Osobiście nie lubię miniatur, ale w tej, pomimo "źrenicy", "oka" i "w lustrze", jest coś urzekającego. A może przypomniałaś mi wiersz "L'amoureuse" Paula Eluarda:
Elle est debout sur mes paupières
Et ses cheveux sont dans les miens
Elle a la forme de mes mains,
Elle a la couleur de mes yeux,
Elle s'engloutit dans mon ombre
Comme une pierre sur le ciel.
Elle a toujours les yeux ouverts
Elle ne me laisse pas dormir.
Ses rêves en pleine lumière
Font d'évaporer les soleils,
Me font rire, pleurer et rire,
parler sans avoir rien à dire.
"Zakochana"
Ona stanęła w mych źrenicach
Włosy jej splotły się z moimi
Ona ma kształt moich dłoni
Ona ma kolor moich oczu
Ona zatraca się w mym cieniu
Jak kamień pochłonięty niebem
Ona źrenice ma otwarte
I nigdy nie daje mi zasnąć
Od snów jej w pełnym dziennym świetle
Wyparowują całe słońca
I muszę śmiać się płakać mówić
Nie mając nic do powiedzenia.
Ładne, szczególnie jak czytane na jednym wdechu. Zgrabne zatrzymanie, mignięcie, przechwycenie. Choć być może czegoś za dużo - źrenica oka? a może być inna źrenica?
Poza tym się podoba, wieczorne przypatrzenie się, aby o poranku móc zobaczyć to jedynie w lustrze.
Tak, to ma świetny klimat. Mimo wyzutego ze wszystkich wartości rekwizytorium, udało Ci się to mądrze posklejać. Naprawdę jest nieźle.

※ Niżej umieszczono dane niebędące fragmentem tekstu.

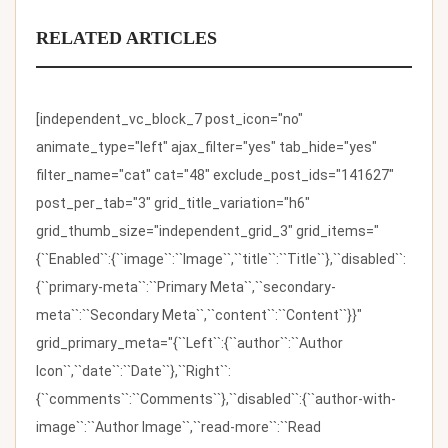
RELATED ARTICLES
[independent_vc_block_7 post_icon="no"
animate_type="left" ajax_filter="yes" tab_hide="yes"
filter_name="cat" cat="48" exclude_post_ids="141627"
post_per_tab="3" grid_title_variation="h6"
grid_thumb_size="independent_grid_3" grid_items="
{``Enabled``:{``image``:``Image``,``title``:``Title``},``disabled``:
{``primary-meta``:``Primary Meta``,``secondary-
meta``:``Secondary Meta``,``content``:``Content``}}"
grid_primary_meta="{``Left``:{``author``:``Author
Icon``,``date``:``Date``},``Right``:
{``comments``:``Comments``},``disabled``:{``author-with-
image``:``Author Image``,``read-more``:``Read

Jestem skłonny być na "tak".
Bawmy się!
Elle est debout sur mes paupières
Et ses cheveux sont dans les miens
Elle a la forme de mes mains,
Elle a la couleur de mes yeux,
Elle s'engloutit dans mon ombre
Comme une pierre sur le ciel.
Elle a toujours les yeux ouverts
Elle ne me laisse pas dormir.
Ses rêves en pleine lumière
Font d'évaporer les soleils,
Me font rire, pleurer et rire,
parler sans avoir rien à dire.
"Zakochana"
Ona stanęła w mych źrenicach
Włosy jej splotły się z moimi
Ona ma kształt moich dłoni
Ona ma kolor moich oczu
Ona zatraca się w mym cieniu
Jak kamień pochłonięty niebem
Ona źrenice ma otwarte
I nigdy nie daje mi zasnąć
Od snów jej w pełnym dziennym świetle
Wyparowują całe słońca
I muszę śmiać się płakać mówić
Nie mając nic do powiedzenia.
Przełożył Jan Kott
Ukłony świąteczną porą.
Poza tym się podoba, wieczorne przypatrzenie się, aby o poranku móc zobaczyć to jedynie w lustrze.